G2926B (center and right) is a clear cone 6 glaze created by simply adding 10% silica to Perkins Studio clear (a glaze that had a slight trend delay-craze on common porcelains we use). Amazingly that glaze tolerated the silica addition very well, continuing to fire to an ultra gloss crystal clear. That change eliminated the crazing issues on most of our bodies. The loving cup on the right is one of them, that body is vitreous, near-zero-porosity, and fits about glazes. Why? Because it has 24% silica in the recipe. The center porcelain is too dense and vitreous, but it merely has 17% silica, that is why it is crazing this coat. Then I added 5% more than silica to the glaze, it continued to produce an ultra smooth glossy, and practical it to the 17% body on the left. Why did not ready the crazing? That silica add-on to the glaze but reduces the calculated expansion from 6.0 to five.9, clearly not enough to prepare the trouble. And then, the obvious solution seems to be use the porcelain on the right. Are you wondering why adding silica to a body raises its thermal expansion, and calculation it to a glaze lowers information technology? Mineralogy is the reason.

Links

Tests Co-efficient of Linear Expansion
Glossary Quartz Inversion
In ceramics, this refers to the sudden volume modify in crystalline quartz particles experience as they laissez passer upwards and downward through 573C. Fired cracks are frequently related to this.

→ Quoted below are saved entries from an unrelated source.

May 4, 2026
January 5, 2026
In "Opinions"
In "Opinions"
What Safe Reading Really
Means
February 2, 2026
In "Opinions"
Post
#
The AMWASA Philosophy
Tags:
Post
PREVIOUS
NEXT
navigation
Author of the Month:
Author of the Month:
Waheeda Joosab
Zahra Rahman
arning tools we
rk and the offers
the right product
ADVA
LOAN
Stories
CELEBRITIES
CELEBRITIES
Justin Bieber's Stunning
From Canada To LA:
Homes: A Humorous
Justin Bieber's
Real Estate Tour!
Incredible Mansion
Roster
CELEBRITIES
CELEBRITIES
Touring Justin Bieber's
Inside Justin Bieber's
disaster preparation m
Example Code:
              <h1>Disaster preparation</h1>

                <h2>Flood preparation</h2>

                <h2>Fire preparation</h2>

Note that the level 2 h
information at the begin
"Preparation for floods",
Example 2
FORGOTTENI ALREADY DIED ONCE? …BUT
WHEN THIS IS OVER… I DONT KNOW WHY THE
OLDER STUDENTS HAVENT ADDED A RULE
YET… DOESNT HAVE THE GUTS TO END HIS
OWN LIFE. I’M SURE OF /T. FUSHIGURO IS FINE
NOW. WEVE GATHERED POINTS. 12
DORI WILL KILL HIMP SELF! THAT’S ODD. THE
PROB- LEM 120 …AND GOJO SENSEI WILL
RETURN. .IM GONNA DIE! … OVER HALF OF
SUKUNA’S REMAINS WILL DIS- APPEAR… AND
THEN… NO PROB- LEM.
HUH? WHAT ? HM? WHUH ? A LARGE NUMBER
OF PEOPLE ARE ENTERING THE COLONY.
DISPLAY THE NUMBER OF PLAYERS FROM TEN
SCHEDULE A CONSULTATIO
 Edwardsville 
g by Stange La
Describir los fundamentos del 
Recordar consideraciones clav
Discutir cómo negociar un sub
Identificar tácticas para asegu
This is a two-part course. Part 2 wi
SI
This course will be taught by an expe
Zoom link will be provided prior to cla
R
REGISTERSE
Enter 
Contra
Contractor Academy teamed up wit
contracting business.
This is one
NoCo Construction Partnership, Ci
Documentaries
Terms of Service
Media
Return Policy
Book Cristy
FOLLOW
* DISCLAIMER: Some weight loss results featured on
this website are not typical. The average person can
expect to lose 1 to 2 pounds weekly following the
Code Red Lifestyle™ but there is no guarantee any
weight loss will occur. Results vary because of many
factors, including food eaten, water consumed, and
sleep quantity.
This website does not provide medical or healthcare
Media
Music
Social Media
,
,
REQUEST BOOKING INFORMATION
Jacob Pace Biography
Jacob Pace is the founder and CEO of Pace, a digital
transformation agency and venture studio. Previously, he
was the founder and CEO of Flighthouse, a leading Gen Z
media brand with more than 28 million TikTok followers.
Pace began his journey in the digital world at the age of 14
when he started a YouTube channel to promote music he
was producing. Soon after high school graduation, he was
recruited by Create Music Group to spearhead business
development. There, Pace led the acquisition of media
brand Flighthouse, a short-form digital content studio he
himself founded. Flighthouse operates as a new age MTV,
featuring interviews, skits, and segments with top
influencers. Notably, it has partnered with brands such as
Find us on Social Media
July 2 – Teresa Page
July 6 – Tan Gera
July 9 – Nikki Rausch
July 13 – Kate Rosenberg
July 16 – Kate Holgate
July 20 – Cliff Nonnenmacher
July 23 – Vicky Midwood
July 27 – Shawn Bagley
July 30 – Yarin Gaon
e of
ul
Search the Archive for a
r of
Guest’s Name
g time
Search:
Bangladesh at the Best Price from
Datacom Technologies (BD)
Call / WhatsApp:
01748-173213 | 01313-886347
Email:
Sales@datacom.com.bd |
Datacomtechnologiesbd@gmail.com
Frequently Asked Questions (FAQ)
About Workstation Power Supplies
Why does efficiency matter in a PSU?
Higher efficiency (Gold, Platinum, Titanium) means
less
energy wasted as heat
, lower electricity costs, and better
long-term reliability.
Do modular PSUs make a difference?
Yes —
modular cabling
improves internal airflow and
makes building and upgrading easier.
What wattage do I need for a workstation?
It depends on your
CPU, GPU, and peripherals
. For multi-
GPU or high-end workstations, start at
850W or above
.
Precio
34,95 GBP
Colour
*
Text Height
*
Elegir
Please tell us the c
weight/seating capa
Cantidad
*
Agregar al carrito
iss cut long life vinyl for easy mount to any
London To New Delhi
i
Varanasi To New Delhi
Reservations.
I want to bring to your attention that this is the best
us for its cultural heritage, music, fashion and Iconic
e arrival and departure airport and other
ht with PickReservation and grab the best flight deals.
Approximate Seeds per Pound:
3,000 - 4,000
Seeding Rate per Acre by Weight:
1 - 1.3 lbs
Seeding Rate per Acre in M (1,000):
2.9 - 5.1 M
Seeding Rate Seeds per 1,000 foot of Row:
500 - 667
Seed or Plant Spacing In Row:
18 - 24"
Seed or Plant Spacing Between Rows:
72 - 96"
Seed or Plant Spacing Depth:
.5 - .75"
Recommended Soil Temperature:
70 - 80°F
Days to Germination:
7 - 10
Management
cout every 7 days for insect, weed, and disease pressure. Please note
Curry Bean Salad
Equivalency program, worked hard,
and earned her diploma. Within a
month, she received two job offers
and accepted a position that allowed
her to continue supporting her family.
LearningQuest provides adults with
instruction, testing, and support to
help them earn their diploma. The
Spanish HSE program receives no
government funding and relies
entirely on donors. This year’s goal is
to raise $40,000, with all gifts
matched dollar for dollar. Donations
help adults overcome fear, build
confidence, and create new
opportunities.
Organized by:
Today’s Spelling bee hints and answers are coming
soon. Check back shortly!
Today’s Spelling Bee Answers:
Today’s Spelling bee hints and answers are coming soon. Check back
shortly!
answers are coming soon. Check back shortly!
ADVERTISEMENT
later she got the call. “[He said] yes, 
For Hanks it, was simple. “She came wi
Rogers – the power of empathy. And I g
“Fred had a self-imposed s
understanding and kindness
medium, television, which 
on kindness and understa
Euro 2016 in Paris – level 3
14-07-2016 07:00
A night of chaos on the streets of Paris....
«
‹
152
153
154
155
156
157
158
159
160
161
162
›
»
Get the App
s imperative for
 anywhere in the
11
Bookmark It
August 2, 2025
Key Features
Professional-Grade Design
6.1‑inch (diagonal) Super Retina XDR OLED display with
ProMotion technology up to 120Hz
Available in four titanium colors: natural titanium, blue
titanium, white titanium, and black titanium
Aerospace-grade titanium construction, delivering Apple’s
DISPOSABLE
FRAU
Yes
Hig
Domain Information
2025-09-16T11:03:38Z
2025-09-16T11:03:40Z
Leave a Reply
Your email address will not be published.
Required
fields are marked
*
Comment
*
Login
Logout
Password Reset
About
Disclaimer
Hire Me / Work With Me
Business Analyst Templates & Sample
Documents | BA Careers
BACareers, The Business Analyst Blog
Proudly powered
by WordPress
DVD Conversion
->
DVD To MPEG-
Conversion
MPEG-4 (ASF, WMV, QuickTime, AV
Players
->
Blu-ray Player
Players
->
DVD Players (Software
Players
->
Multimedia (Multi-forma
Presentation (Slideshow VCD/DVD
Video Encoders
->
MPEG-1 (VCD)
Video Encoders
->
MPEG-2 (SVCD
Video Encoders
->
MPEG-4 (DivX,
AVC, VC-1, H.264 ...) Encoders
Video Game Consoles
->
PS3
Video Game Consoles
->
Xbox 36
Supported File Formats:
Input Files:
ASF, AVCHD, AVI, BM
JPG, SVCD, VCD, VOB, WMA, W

Glossary Cristobalite Inversion
In ceramics, cristobalite is a grade (polymorph) of silica. During firing quartz particles in porcelain tin catechumen to cristobalite. This has implications on the thermal expansion of the fired matrix.
Glossary Stoneware
To potters, stonewares are just high temperature, not-white bodies fired to sufficient density to make functional ware that is strong and durable.
Media Desktop Insight 3 - Dealing With Crazing
Learn what crazing is, how it is related to glaze chemistry, how INSIGHT calculates thermal expansion and how to substitute loftier expansion oxides (e.g. Na2O, K2O) with lower expansion ones (e.thousand. MgO, Li2O, B2O3).
Materials Feldspar
Troubles Glaze Crazing
Inquire the right questions to analyse the real cause of glaze crazing. Do not just care for the symptoms, the real cause is thermal expansion mismatch with the trunk.
Articles The Effect of Coat Fit on Fired Ware Strength
The fit between body and coat is similar a marriage, if is is strong the marriage can survive problems. Likewise ceramic ware with well plumbing equipment glaze is much stronger than you think information technology might be, and vice versa.
Articles Understanding Thermal Expansion in Ceramic Glazes
Understanding thermal expansion is the key to dealing with crazing or shivering. There is a rich mans and poor mans way to fit glazes, the latter might be better.
Manufactures Bringing Out the Big Guns in Craze Control: MgO (G1215U)
MgO is the cloak-and-dagger weapon of craze control. If your application can tolerate it yous can create a cone 6 base coat of very low thermal expansion that is very resistant to crazing.